In April 2001 PerkinElmer made offers to the eight Sonoran employees listed in Schedule 6.1 of the Purchase Agreement, including Norm Bogen. PerkinElmer offered Bogen only his current salary with no additional amount for expenses or commission.
Bogen rejected the offer. Upon learning of Bogen’s rejection, Donahue asked Greg Baxter, the head of Lithography, to increase the offer.
Baxter represented that he would get a better offer for Bogen after closing, though no such language was added to the Purchase Agreement.
PerkinElmer never made a better offer to Bogen, and Bogen never accepted employment with PerkinElmer.
We agree with the district court that § 6.1 only required PerkinElmer to make a bona fide offer of employment to Bogen; it did not require PerkinElmer to make any particular offer to Bogen or to make a second, better offer to Bogen after closing when the first offer was rejected by Bogen. …

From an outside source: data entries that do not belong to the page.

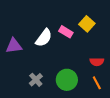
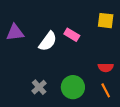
yellow square: (87, 24) -> (106, 21), moved, turned -35
purple triangle: (14, 46) -> (15, 33), moved

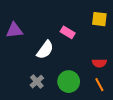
white semicircle: (48, 41) -> (45, 50), moved

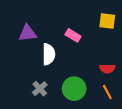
purple triangle: (14, 30) -> (28, 33), moved
white semicircle: (45, 50) -> (49, 54), turned -36

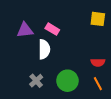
pink rectangle: (73, 35) -> (52, 29), moved

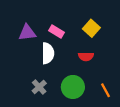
yellow square: (98, 19) -> (91, 28), moved, turned 35
red semicircle: (98, 62) -> (86, 57), moved

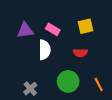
yellow square: (91, 28) -> (85, 26), turned 35
gray cross: (39, 87) -> (30, 89), moved

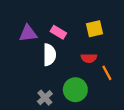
orange line: (99, 85) -> (107, 73), moved
gray cross: (30, 89) -> (45, 98), moved

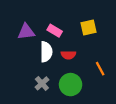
red semicircle: (89, 58) -> (68, 55), moved
gray cross: (45, 98) -> (42, 83), moved

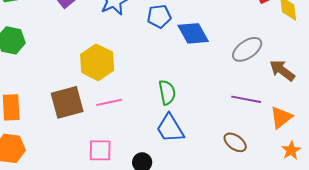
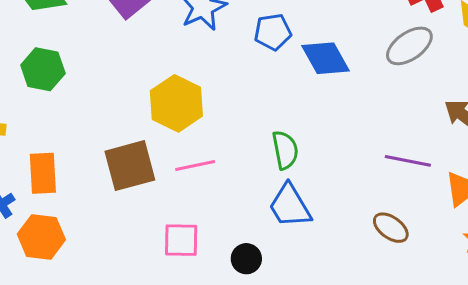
gray ellipse: (247, 49) -> (409, 46), moved

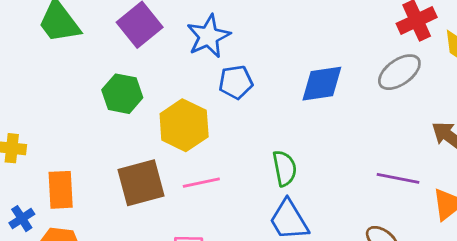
blue pentagon: (273, 32) -> (236, 82), moved
blue diamond: (326, 58) -> (322, 84), turned -69
green hexagon: (43, 69) -> (122, 94), moved

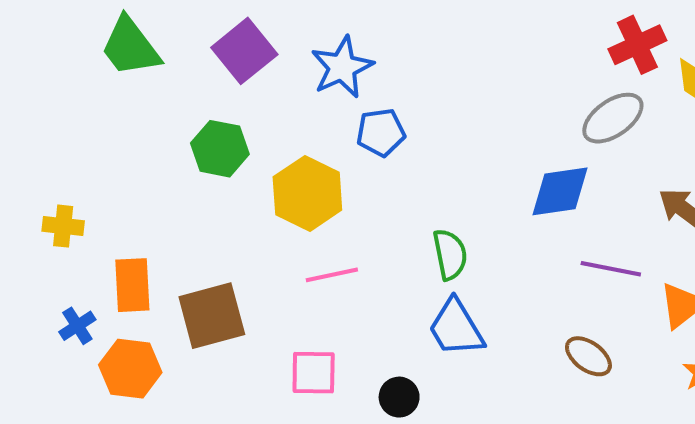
blue diamond: (322, 84) -> (560, 191), moved
brown square: (141, 183) -> (212, 316), moved

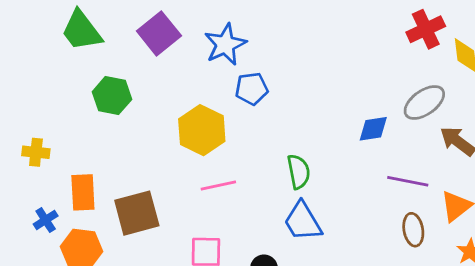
gray ellipse: (613, 118) -> (424, 103), moved
green hexagon: (220, 149) -> (112, 96), moved
blue diamond: (560, 191) -> (373, 129), size x0.7
brown ellipse: (588, 356) -> (413, 230), moved, turned 44

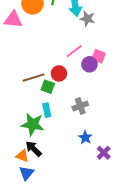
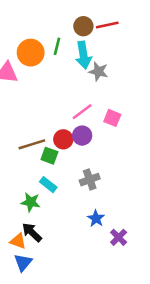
purple circle: (89, 64) -> (82, 136), moved
cyan rectangle: (47, 110) -> (48, 185), turned -40
green star: (33, 124) -> (31, 202), size x0.7

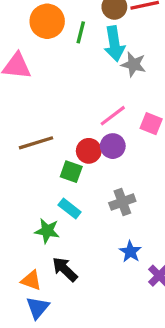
orange circle: (31, 53) -> (47, 21), moved
brown line: (32, 144) -> (36, 143), moved
black arrow: (32, 232) -> (65, 269), moved

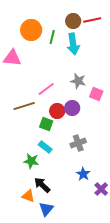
gray star: (134, 64) -> (78, 81), moved
pink line: (113, 116) -> (46, 89), moved
orange triangle: (31, 280) -> (28, 196), moved
blue triangle: (38, 308) -> (46, 209), moved

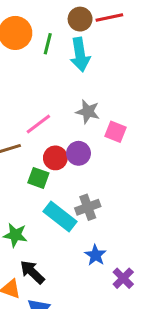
cyan rectangle: (45, 147) -> (60, 217), moved, size x1.5

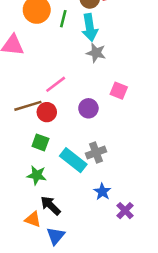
gray star: (88, 112) -> (96, 53), moved
red circle: (55, 158) -> (47, 112), moved
green square: (38, 178) -> (40, 142), moved

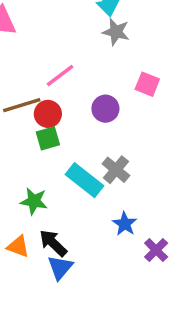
green square: (40, 142) -> (48, 138), moved, turned -36
gray cross: (96, 153) -> (116, 170), turned -30
orange triangle: (33, 219) -> (18, 247), moved
blue triangle: (56, 236) -> (60, 267), moved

Under these circumstances, the failure to make an offer of employment to Bogen after execution of the Purchase Agreement could not be a violation of the Purchase Agreement.
(Bold-faced emphasis and extra paragraphing added.)
An indirect lesson: “Redundant” language in a contract can be cheap litigation insurance
To be sure, brevity in contracts is laudable. But brevity isn’t the be-all and end-all. And in many cases, brevity can be a false economy. That’s because litigation counsel, under cover of their duty of zealous advocacy, will often argue for contract interpretations that others might think far-fetched or even risible.
A few extra sentences here and there in a contract, expressly ruling out possible “creative” contract interpretations, might someday save the client a lot of trouble and expense.